Discovery of the Great Void
The Bootes Void was discovered in 1981 by astronomer Robert Kirshner and his team. This immense spherical region of space, almost devoid of galaxies, lies in the direction of the Bootes constellation. The discovery was first published in their groundbreaking paper “A million cubic megaparsec void in Bootes.”
A Vast Cosmic Emptiness
The supervoid spans about 330 million light-years in diameter, accounting for 0.27% of the diameter of the observable Universe. Its volume is estimated at 236,000 cubic megaparsecs, making it the largest void known to science. Initially, only eight galaxies were identified inside this vast region, though later surveys revealed about 60 — still astonishingly few for such an immense space.

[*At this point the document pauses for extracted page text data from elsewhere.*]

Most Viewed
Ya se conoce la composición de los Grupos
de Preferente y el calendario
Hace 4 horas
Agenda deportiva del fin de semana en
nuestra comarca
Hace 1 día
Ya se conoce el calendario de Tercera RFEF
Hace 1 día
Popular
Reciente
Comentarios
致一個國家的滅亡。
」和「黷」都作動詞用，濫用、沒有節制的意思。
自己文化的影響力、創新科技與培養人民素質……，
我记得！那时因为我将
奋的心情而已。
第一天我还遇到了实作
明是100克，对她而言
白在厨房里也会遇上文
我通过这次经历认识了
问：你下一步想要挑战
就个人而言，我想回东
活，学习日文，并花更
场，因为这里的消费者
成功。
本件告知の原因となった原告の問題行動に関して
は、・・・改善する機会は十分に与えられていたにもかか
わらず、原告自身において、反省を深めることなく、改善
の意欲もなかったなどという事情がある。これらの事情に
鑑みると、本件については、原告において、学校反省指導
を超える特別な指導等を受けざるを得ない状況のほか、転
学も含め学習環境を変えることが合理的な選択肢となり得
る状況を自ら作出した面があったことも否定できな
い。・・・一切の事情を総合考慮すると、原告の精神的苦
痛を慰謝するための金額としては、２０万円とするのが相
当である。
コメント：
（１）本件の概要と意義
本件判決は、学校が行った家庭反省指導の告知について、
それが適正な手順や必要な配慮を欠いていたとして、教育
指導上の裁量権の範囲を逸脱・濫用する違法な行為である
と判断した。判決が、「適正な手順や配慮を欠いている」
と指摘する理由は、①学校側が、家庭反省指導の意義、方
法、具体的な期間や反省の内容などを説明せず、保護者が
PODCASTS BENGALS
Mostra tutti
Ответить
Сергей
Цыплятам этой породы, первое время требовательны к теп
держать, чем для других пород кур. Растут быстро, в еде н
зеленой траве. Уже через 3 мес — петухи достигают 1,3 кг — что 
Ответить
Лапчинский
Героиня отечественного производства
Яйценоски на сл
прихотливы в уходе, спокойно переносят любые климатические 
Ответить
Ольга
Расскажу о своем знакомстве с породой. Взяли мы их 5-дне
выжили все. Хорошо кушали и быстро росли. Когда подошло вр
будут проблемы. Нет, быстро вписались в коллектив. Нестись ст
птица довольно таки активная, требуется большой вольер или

Astronomer Greg Aldering remarked that if the Milky Way were located at the center of the Bootes Void, we would not have discovered other galaxies until the 1960s.
How Empty Is It?
For comparison, the Milky Way has about two dozen neighboring galaxies within just three million light-years. Normally, galaxies are separated by a few million light-years, so at that density the Bootes Void should contain around 10,000 galaxies — yet it does not. Its vast emptiness makes it unique.
Clues from Bubble-Like Structures
Scientists have long debated how such a colossal emptiness could have formed. Smaller voids are thought to emerge from gravitational clustering, as galaxies pull together and leave surrounding regions bare. But this process alone cannot explain a void of the Bootes scale, given the limited age of the Universe.
One prevailing theory suggests that the Bootes Void resulted from the merger of multiple smaller voids, much like soap bubbles fusing into a single large bubble. The strange “tubular” arrangement of galaxies along its boundaries may be remnants of these smaller void walls.
A Cosmic Time Capsule
The Bootes Void has another remarkable property: because of its extraordinarily low density, particles such as neutrinos or photons would pass through it unchanged for hundreds of millions of years. Heavier particles naturally drift toward the edges, leaving the core pristine. This makes the void, in theory, a kind of cosmic time capsule.
The Great Void and Our Place in the Universe
The discovery of the Bootes Void fundamentally changed cosmology, forcing astronomers to reconsider models of galaxy formation and the large-scale structure of the cosmos. It stands as a humbling reminder of how unevenly matter is distributed in the Universe.
Ultimately, the Bootes Void highlights the immensity of the cosmos — and the minuteness of our own existence. Though our world may seem isolated, we have the gift of awareness, the chance to look up at the stars and reflect on the unfathomable scale of the Universe.